Your objective
Each line below that includes the word "Schanzer" is to be reported.

[Saved data entries]
[Start of section]

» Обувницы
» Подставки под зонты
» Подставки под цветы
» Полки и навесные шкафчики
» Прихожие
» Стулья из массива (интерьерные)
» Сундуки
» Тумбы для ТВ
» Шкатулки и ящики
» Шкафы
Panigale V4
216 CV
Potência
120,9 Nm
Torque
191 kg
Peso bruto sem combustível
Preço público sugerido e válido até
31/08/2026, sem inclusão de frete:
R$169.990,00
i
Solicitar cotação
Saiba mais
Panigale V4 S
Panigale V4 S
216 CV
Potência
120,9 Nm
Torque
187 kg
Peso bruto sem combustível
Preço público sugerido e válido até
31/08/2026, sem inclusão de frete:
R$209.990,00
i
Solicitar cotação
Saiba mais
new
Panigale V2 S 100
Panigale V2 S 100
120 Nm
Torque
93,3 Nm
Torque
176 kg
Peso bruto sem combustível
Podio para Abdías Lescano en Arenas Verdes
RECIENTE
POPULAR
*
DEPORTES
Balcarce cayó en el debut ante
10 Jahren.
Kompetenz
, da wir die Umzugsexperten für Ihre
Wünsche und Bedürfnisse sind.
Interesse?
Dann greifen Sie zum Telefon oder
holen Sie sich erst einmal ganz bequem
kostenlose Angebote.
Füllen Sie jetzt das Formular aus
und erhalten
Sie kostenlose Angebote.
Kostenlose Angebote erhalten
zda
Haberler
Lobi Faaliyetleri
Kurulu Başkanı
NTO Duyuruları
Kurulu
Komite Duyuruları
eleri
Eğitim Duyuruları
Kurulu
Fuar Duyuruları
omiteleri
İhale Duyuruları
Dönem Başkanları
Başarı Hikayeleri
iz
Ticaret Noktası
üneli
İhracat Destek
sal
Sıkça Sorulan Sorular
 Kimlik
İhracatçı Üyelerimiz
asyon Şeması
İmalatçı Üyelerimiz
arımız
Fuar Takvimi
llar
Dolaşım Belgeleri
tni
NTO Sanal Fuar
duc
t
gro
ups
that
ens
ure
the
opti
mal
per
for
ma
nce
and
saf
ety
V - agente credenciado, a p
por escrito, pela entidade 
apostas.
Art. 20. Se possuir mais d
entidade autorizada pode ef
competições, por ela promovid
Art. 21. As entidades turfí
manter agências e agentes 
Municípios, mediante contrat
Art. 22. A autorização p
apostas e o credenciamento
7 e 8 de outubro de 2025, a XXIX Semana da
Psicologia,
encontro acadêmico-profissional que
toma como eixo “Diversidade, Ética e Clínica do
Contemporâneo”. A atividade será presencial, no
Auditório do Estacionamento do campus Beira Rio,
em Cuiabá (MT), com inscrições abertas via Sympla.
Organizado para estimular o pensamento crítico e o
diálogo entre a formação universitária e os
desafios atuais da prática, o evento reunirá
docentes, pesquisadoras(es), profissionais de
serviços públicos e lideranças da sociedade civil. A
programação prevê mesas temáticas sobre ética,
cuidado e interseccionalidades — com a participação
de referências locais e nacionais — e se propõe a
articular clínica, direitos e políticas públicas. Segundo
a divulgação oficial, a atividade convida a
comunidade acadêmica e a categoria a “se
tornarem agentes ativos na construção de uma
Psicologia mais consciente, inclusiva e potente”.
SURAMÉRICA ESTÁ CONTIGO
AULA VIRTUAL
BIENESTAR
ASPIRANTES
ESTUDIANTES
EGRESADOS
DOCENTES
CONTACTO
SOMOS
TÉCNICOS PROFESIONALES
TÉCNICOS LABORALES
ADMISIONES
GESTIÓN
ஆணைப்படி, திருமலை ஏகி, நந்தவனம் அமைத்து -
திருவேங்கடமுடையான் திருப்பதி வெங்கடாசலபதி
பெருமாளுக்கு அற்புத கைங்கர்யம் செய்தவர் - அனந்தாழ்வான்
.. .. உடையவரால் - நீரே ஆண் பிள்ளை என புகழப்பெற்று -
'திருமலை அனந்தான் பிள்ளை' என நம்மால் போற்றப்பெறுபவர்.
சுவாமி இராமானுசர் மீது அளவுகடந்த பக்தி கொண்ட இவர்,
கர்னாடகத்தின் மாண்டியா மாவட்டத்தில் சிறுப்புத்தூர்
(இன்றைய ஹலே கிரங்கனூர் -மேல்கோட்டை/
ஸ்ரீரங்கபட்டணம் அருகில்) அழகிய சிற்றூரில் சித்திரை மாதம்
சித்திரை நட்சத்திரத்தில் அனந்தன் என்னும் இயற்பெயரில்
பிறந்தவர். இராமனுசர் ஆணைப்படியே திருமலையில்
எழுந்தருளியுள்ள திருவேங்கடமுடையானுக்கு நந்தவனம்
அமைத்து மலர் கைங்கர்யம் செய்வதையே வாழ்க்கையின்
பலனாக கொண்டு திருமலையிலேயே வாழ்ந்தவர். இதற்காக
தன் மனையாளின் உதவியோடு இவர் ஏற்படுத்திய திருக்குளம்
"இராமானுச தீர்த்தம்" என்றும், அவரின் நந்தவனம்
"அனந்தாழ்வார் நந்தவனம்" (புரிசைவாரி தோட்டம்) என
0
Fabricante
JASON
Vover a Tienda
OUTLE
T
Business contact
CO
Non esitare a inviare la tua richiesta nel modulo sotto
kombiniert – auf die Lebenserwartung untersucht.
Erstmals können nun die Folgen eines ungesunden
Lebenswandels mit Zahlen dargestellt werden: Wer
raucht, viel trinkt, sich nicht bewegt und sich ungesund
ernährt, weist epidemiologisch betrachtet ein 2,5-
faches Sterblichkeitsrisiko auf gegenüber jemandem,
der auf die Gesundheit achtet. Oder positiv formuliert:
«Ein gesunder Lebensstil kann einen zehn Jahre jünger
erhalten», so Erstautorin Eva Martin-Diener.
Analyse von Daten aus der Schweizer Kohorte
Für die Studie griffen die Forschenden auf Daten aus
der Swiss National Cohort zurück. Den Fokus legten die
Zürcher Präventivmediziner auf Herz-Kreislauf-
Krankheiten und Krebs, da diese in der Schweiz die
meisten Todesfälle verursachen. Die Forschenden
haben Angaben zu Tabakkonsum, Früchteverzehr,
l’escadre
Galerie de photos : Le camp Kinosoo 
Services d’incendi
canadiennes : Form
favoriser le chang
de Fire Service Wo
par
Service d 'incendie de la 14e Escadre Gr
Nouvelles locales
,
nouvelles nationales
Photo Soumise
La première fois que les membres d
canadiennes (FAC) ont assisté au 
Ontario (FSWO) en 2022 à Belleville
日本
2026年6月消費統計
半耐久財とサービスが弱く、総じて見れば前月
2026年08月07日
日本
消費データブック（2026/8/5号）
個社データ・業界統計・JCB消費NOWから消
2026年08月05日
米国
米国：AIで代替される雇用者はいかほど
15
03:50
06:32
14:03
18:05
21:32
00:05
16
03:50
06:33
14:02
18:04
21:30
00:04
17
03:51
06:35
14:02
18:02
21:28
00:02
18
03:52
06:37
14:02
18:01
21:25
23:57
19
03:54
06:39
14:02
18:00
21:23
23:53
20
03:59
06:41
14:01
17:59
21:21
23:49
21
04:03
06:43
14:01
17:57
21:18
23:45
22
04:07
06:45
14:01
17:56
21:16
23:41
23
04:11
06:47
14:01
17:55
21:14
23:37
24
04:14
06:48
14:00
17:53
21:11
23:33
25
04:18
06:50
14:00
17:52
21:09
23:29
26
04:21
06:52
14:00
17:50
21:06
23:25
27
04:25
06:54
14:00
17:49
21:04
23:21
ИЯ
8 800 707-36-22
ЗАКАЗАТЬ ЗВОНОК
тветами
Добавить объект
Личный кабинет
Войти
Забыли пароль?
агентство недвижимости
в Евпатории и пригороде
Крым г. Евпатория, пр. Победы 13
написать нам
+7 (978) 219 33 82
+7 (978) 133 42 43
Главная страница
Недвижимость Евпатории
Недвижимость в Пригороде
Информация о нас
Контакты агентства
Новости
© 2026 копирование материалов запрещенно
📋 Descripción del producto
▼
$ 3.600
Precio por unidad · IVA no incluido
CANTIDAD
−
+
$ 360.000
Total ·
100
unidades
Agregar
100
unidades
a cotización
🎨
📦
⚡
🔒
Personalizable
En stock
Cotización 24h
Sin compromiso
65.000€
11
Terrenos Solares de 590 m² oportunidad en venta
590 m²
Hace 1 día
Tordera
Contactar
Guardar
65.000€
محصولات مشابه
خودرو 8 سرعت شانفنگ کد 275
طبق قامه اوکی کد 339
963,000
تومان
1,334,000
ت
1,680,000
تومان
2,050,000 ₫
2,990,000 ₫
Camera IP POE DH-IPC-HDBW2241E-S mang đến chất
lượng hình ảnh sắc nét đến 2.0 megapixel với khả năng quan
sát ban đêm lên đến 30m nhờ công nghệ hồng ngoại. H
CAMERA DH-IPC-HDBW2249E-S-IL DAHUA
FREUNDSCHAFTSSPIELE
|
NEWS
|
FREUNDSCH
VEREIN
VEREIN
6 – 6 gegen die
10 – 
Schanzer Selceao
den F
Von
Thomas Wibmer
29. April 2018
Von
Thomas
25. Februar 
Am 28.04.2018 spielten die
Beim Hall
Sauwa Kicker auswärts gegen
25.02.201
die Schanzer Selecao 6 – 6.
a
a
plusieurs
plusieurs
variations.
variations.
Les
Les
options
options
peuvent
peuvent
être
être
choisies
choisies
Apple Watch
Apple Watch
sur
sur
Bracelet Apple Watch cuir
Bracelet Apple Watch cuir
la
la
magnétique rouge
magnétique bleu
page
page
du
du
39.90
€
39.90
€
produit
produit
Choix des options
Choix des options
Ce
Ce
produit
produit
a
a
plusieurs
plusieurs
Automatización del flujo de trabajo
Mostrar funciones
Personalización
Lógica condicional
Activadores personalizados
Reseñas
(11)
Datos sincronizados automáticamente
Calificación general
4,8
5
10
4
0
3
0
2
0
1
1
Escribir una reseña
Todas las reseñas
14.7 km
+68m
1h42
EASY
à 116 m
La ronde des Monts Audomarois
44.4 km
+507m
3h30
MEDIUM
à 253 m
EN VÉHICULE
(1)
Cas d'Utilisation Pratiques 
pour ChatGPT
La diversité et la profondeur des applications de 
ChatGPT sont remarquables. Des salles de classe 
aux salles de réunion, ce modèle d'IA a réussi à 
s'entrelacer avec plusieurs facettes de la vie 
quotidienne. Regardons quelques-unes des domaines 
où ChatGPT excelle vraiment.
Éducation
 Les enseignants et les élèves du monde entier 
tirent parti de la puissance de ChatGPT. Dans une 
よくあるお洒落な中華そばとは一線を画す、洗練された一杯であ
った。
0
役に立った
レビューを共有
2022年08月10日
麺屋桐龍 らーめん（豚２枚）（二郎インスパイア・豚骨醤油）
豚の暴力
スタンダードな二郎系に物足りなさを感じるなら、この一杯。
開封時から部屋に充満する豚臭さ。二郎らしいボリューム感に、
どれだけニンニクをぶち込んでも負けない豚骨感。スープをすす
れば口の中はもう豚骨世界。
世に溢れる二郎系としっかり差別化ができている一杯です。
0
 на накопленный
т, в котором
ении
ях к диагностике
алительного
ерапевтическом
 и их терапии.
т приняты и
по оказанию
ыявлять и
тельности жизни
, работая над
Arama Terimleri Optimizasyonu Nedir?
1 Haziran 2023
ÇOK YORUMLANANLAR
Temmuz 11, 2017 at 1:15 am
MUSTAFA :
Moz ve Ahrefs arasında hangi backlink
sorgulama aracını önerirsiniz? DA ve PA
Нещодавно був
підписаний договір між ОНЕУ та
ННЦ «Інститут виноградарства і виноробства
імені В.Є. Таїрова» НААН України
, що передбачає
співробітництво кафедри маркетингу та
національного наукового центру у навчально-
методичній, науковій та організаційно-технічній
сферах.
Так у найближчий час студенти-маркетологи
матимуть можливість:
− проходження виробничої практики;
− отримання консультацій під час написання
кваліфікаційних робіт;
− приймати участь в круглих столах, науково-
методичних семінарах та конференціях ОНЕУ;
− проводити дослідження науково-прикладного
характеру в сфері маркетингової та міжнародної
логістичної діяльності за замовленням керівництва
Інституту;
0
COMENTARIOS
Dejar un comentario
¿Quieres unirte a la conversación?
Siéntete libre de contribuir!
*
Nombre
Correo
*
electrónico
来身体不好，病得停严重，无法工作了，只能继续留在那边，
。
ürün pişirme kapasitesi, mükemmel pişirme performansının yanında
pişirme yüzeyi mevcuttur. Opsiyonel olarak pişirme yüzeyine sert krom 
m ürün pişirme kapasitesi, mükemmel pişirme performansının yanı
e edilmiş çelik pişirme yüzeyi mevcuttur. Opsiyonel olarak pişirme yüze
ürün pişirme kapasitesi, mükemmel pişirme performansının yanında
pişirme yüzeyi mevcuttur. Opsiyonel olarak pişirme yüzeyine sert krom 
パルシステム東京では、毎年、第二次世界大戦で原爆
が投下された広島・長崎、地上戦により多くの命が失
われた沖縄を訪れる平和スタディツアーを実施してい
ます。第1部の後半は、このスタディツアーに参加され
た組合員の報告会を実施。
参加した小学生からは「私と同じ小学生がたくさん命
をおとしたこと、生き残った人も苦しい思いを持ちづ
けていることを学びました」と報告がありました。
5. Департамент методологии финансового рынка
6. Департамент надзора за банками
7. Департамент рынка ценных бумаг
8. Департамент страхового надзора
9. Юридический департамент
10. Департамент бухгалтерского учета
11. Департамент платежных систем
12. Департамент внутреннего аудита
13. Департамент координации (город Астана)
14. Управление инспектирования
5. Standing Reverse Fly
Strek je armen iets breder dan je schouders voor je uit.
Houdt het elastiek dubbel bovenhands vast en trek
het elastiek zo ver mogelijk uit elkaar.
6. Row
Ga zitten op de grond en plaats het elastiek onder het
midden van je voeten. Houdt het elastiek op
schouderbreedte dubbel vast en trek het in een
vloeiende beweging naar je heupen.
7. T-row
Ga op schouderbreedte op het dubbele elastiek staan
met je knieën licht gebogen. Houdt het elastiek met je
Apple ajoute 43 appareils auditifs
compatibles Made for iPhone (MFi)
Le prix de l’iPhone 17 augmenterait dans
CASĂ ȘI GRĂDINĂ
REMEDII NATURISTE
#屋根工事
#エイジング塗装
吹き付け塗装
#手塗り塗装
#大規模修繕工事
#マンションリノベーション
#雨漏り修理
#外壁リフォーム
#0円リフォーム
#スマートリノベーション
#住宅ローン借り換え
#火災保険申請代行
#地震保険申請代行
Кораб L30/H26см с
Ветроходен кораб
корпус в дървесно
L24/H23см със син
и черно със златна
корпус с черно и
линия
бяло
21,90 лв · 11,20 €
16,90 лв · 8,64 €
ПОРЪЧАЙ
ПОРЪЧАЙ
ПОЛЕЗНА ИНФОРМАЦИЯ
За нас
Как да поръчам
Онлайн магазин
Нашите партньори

[End of section]

Solution to this exercise
Schanzer Selceao
die Schanzer Selecao 6 – 6.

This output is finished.